Oil Bust May Put Onus on Pimco to Give Rio Retirees Debt Relief

  • Rioprevidencia's bonds due 2024 sink to record low 57.09 cents
  • Pension fund relies on oil royalties to service notes

Oil Declines as U.S. Stockpiles Increase

The sinking price of oil is threatening to put two of the world’s largest bond funds in an uncomfortable position.

Pacific Investment Management Co. and Dodge & Cox are the biggest owners of $3.1 billion of notes sold by Rioprevidencia, a pension fund for public-sector workers from Rio de Janeiro. The fund relies on crude royalties from the state to pay the debt. With oil prices plumbing new depths almost daily, the bonds have fallen to a record low on speculation Rioprevidencia may have little choice but to ask creditors to restructure the debt or default.

The selloff comes after Rioprevidencia persuaded investors to grant the fund a temporary waiver in September, when the fund said a metric fell below the minimum threshold required to prevent an acceleration of payments should more than half of bondholders demand their money back. In return, the fund boosted the coupon on the securities three percentage points to as much as 9.5 percent. But oil’s collapse has only worsened since that deal was struck, with prices falling 34.5 percent to a 12-year low.

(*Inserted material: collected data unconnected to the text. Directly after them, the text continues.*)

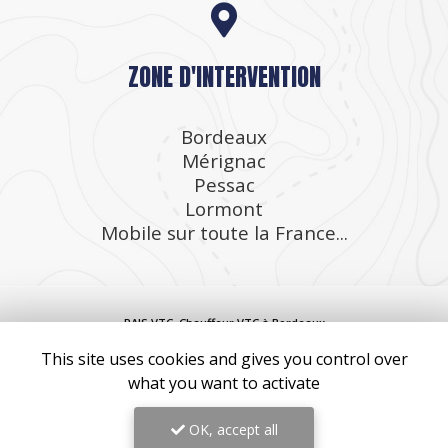
ZONE D'INTERVENTION
Bordeaux
Mérignac
Pessac
Lormont
Mobile sur toute la France...
RAIS VTC, Chauffeur VTC à Bordeaux
Mentions légales
-
Plan du site
-
Liens utiles
-
Cookies
This site uses cookies and gives you control over
what you want to activate
Création et référencement de site Internet
Demande de Devis
OK, accept all
Secteurs
-
En savoir +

“At the end of the day, this is going to have to be restructured,” said Casey Shanley, an analyst at Panning Capital Management LP in New York. “Most likely, that will involve much lower coupon payments to bondholders and extending maturities. What the pension did with the covenant waiver was give itself time in case oil came back. The next time Rioprevidencia blows the covenant, which will almost certainly be when the waiver expires, will be the trigger for the restructuring.”

Bondholders agreed to waive the so-called debt-service coverage ratio until March. Rioprevidencia said in September the measure fell to 1.2, below the 1.5 required in its debt contracts.

Pimco’s press office did not reply to a phone call and an e-mail message seeking comments on the bond’s performance or restructuring speculation.

Newport Beach, California-based Pimco, which oversees $1.43 trillion, owns 4.9 percent and 8.69 percent of Rioprevidencia’s notes due in 2024 and 2027.

San Francisco-based Dodge & Cox’s press office said in an e-mailed statement that the company does not comment on individual holdings as a matter of internal policy.

The asset manager holds 37.17 percent and 38.72 percent of Rioprevidencia’s debt due 2024 and 2027.

“The decline in crude prices is the main driver for the drop in the bonds because there are no reasons for prices to be at such a level as the debt is being serviced as expected, without any issue,” Rioprevidencia Chief Executive Officer Gustavo de Oliveira Barbosa said in an e-mail.

The pension fund gets about a third of its revenue from crude royalties granted by Rio de Janeiro state and paid mostly by state-controlled oil company Petroleo Brasileiro SA, which is scaling back investments and selling assets in the wake of a Brazil’s biggest ever-corruption scandal. When Rioprevidencia sold the bonds in June 2014, in an attempt to plug its budget gap, Brent crude fetched $109 a barrel. The price has since plummeted 72 percent to $31.68 a barrel.

The fund’s $2 billion of bonds due in 2024 have tumbled 21.5 percent this month, the most in Brazil after airline Gol Linhas Aereas Inteligentes SA. The notes declined 0.9 percent to 56.3 cents on the dollar Wednesday.

Last year, Rio de Janeiro’s house of representatives approved an extraordinary request to transfer 6.4 billion reais ($1.57 billion) from a state judicial fund to Rioprevidencia to help the fund close its deficit in 2015, according to report in newspaper O Globo that was confirmed by the fund’s press office. That option wouldn’t be available this year, according to the report.

Standard & Poor’s cut its rating for Rio de Janeiro on Jan. 12 from BB to BB-, three steps below investment grade, citing fiscal deterioration.

“The discussion between Rioprevidencia and bondholders may be an extension of the waiver received during the fourth quarter,” said John Haugh, a Latin America strategist at Mizuho Securities USA in New York. “But a longer-term solution might be necessary considering what has happened with oil prices.”